§ **Your assignment**
Where a line of the listing below holds "праздник", add it to the tally; give only the final number.

§ **Records provided**
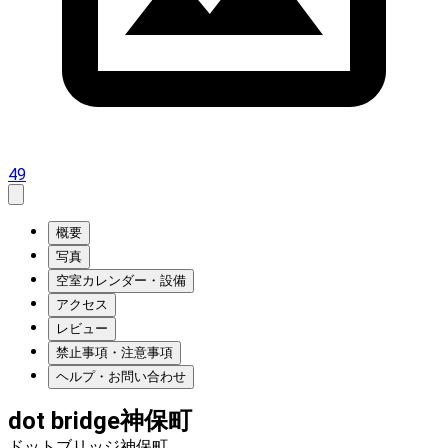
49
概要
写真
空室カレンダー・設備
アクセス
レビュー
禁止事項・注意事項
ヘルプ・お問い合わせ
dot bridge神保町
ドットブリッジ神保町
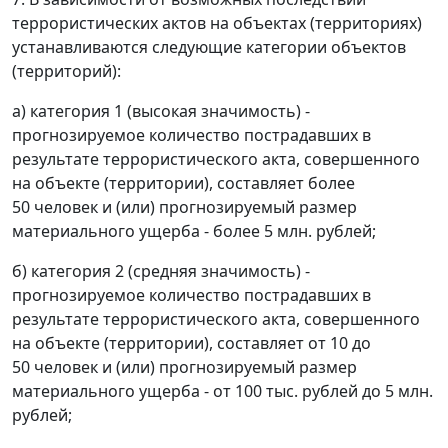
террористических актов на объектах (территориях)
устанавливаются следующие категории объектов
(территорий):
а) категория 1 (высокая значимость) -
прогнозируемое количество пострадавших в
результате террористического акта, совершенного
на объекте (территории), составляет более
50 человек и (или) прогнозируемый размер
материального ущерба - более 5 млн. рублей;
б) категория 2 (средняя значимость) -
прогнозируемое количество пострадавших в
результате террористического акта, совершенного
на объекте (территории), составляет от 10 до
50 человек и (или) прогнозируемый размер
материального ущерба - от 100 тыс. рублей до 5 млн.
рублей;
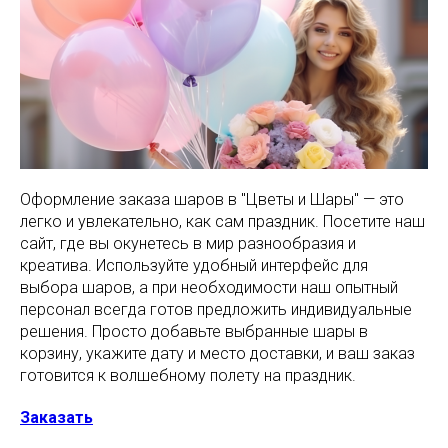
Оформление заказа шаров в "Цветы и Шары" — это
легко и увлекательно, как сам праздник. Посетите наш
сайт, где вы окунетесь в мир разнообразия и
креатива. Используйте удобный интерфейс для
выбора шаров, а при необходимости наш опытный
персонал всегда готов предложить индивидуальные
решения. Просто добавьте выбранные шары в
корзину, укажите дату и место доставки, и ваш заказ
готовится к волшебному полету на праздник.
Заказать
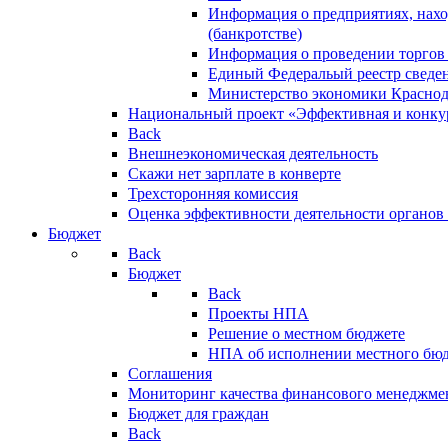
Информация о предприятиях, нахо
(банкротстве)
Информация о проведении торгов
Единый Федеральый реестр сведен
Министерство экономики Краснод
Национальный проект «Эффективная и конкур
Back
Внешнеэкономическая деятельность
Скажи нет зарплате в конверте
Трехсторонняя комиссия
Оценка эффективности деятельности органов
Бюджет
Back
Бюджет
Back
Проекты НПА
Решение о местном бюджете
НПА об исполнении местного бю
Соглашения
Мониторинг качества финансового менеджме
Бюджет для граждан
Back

...

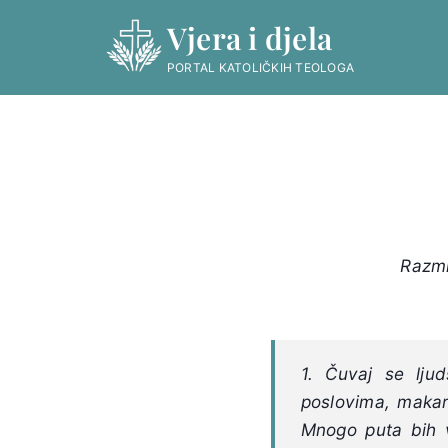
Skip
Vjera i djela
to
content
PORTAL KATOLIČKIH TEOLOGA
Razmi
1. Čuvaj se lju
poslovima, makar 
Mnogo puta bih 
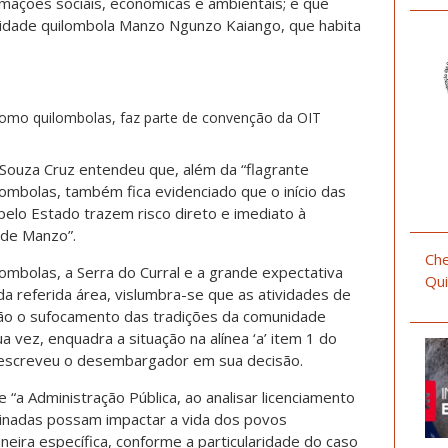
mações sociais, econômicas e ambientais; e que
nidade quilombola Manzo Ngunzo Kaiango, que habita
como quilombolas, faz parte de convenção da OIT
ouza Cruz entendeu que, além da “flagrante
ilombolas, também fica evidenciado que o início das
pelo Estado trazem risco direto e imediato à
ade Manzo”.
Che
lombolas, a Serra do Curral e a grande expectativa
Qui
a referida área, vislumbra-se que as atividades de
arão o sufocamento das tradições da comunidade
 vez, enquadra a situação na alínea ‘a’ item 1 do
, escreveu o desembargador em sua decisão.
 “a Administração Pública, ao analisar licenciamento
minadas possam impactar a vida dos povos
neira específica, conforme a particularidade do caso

--

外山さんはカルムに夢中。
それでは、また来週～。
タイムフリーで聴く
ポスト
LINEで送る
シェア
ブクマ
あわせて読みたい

§ **Response below**
2